Fitch Ratings has downgraded the long-term Issuer Default Ratings (IDR) of Capmark Financial Group to C from B-, and Capmark Bank to CC from B-.
An IDR of C indicates that default of some kind appears imminent or inevitable.
Fitch's actions follow Capmark's announcement of a $1.6 billion second-quarter net loss, resulting in a $1.1 billion stockholder's deficit and its agreement to enter into an asset put agreement with Berkadia III LLC, an entity owned by Leucadia National Corp. and Warren Buffett's Berkshire Hathaway Inc.
The net loss is primarily due to continued deteriorating conditions in the commercial real estate market, impacting Capmark's loan portfolio; downward pressure on fair values, resulting in losses on its equity and real estate investments; increased provision expense; and an impairment charge on mortgage servicing rights and intangible assets.

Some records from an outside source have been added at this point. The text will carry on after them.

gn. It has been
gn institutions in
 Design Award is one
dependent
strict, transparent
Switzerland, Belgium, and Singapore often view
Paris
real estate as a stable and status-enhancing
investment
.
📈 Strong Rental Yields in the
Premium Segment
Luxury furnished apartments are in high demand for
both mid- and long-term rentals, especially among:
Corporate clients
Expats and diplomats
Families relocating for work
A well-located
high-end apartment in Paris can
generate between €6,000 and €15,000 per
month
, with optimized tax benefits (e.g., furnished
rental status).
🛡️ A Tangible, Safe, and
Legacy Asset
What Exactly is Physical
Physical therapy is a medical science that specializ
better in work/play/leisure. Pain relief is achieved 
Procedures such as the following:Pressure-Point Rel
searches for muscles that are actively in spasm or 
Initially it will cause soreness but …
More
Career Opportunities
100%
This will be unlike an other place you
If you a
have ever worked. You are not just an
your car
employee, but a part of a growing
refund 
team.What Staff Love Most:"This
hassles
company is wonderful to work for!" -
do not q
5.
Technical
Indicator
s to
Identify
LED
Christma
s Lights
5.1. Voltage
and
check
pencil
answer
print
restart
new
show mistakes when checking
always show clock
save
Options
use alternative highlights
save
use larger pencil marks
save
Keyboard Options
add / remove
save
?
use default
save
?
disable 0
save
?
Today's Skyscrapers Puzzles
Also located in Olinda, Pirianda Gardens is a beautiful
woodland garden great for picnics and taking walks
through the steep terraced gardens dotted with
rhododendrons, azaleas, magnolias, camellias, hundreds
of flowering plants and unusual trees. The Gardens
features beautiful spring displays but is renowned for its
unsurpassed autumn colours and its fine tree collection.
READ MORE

Fitch's downgrade of Capmark Bank follows the announcement that the bank has received notification from the Federal Deposit Insurance Corp. that it intends to issue an administrative order, which will impose certain requirements and restrictions on Capmark Bank.
Although the bank continues to report regulatory capital levels in excess of "well capitalized," the extent of further losses on its loan portfolio could impair current capital, Fitch says.